Task objective. Set the pictures aside and return each record below precisely as written.

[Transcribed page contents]
┌────────

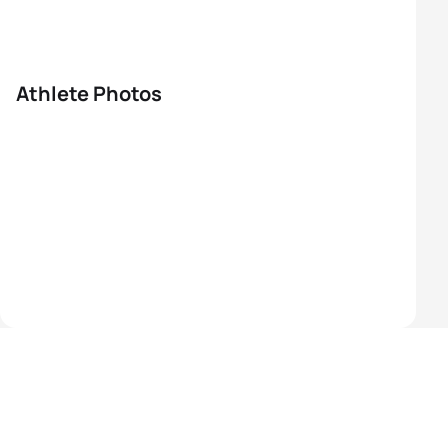
Athlete Photos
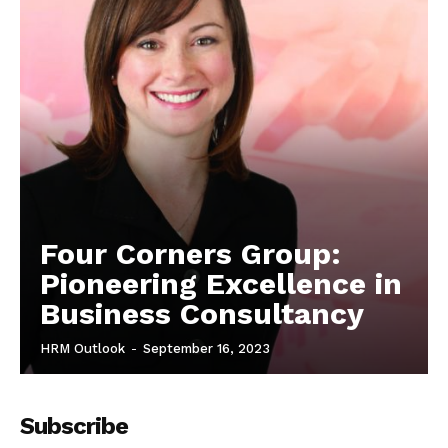
Four Corners Group:
Pioneering Excellence in
Business Consultancy
HRM Outlook
-
September 16, 2023
Subscribe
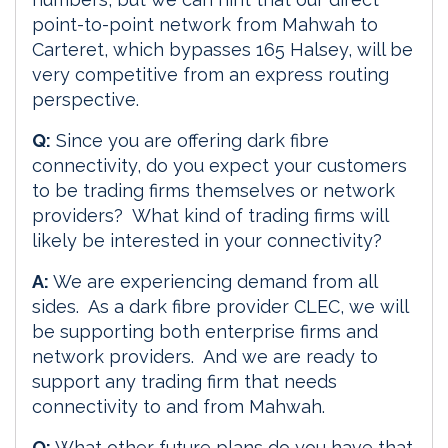
point-to-point network from Mahwah to
Carteret, which bypasses 165 Halsey, will be
very competitive from an express routing
perspective.
Q:
Since you are offering dark fibre
connectivity, do you expect your customers
to be trading firms themselves or network
providers? What kind of trading firms will
likely be interested in your connectivity?
A:
We are experiencing demand from all
sides. As a dark fibre provider CLEC, we will
be supporting both enterprise firms and
network providers. And we are ready to
support any trading firm that needs
connectivity to and from Mahwah.
Q:
What other future plans do you have that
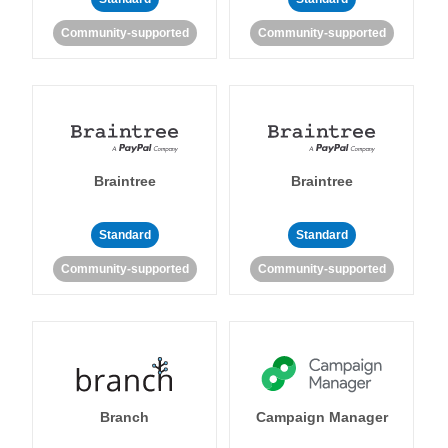
Community-supported
Community-supported
Braintree
Braintree
Standard
Standard
Community-supported
Community-supported
Branch
Campaign Manager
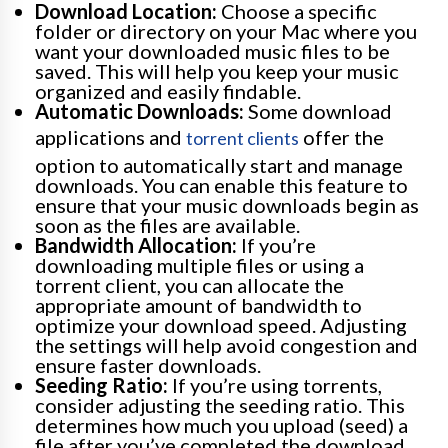
Download Location:
Choose a specific
folder or directory on your Mac where you
want your downloaded music files to be
saved. This will help you keep your music
organized and easily findable.
Automatic Downloads:
Some download
applications and
offer the
torrent clients
option to automatically start and manage
downloads. You can enable this feature to
ensure that your music downloads begin as
soon as the files are available.
Bandwidth Allocation:
If you’re
downloading multiple files or using a
torrent client, you can allocate the
appropriate amount of bandwidth to
optimize your download speed. Adjusting
the settings will help avoid congestion and
ensure faster downloads.
Seeding Ratio:
If you’re using torrents,
consider adjusting the seeding ratio. This
determines how much you upload (seed) a
file after you’ve completed the download.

└────────

Answer below.
Athlete Photos
Four Corners Group:
Pioneering Excellence in
Business Consultancy
HRM Outlook
-
September 16, 2023
Subscribe
point-to-point network from Mahwah to
Carteret, which bypasses 165 Halsey, will be
very competitive from an express routing
perspective.
Q:
Since you are offering dark fibre
connectivity, do you expect your customers
to be trading firms themselves or network
providers? What kind of trading firms will
likely be interested in your connectivity?
A:
We are experiencing demand from all
sides. As a dark fibre provider CLEC, we will
be supporting both enterprise firms and
network providers. And we are ready to
support any trading firm that needs
connectivity to and from Mahwah.
Q:
What other future plans do you have that
Community-supported
Community-supported
Braintree
Braintree
Standard
Standard
Community-supported
Community-supported
Branch
Campaign Manager
Download Location:
Choose a specific
folder or directory on your Mac where you
want your downloaded music files to be
saved. This will help you keep your music
organized and easily findable.
Automatic Downloads:
Some download
applications and
offer the
torrent clients
option to automatically start and manage
downloads. You can enable this feature to
ensure that your music downloads begin as
soon as the files are available.
Bandwidth Allocation:
If you’re
downloading multiple files or using a
torrent client, you can allocate the
appropriate amount of bandwidth to
optimize your download speed. Adjusting
the settings will help avoid congestion and
ensure faster downloads.
Seeding Ratio:
If you’re using torrents,
consider adjusting the seeding ratio. This
determines how much you upload (seed) a
file after you’ve completed the download.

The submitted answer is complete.